In 1780, Robert Morris and others founded the Bank of Pennsylvania.
French support changed the tide of war and led to the British’s final capitulation at Yorktown, Virginia, in 1781.
The Bank of North America opened in 1782.
In 1783, the conclusion of peace and Britain’s acknowledgment of American independence were officially proclaimed in Philadelphia.
With the return of peace, industry and commerce revived. By the middle of June 1783, 200 vessels had sailed up the Delaware River.
Two former slaves, Richard Allen and Absalom Jones, received licenses to preach in 1784. They began holding services for African Americans.
In 1786, Dr. Benjamin Rush opened the first medical dispensary in America. The following year, the Pennsylvania Society for the Encouragement of Manufactures and Useful Arts was established.
The growing popularity of church services for blacks led to a confrontation in 1787. Allen and Jones withdrew from St. George’s and founded the Free African Society. Allen later founded the African Methodist Episcopal Church.

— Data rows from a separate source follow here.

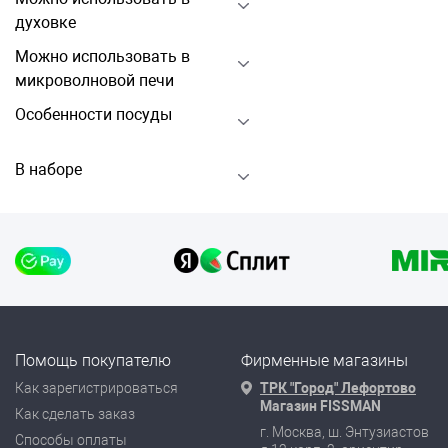
духовке
Можно использовать в
микроволновой печи
Особенности посуды
В наборе
Помощь покупателю
Фирменные магазины
Как зарегистрироваться
ТРК "Город" Лефортово
Магазин FISSMAN
Как сделать заказ
г. Москва, ш. Энтузиастов
Способы оплаты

The U.S. Constitution was ratified in Philadelphia in 1787.
Philadelphia’s population was 53,000 in 1790. Philadelphia was the nation’s financial and cultural center until New York City eclipsed it in total population.
The President’s House served as the presidential mansion for George Washington and John Adams from 1790 to 1800, before the completion of the White House and Washington, D.C.
In 1793, the largest yellow fever epidemic in U.S. history killed approximately 4,000 to 5,000 people in Philadelphia.
In 1795, Samuel Blodgett Jr. designed a building for the First Bank of the United States.
Old City Catholics founded St. Augustine’s Church in 1796.
In 1798, public landings along the waterfront were at the intersections of Water Street and the major east-west streets.
The state capital was moved from Philadelphia to Lancaster in 1799, then to Harrisburg in 1812.
The capital of the United States was moved to Washington, D.C., in 1800. That year, Philadelphia had grown to 68,000.
That’s just a glimpse into the early history of Philadelphia. The city has continued to evolve and change, but its role as a birthplace of American independence remains central to its identity.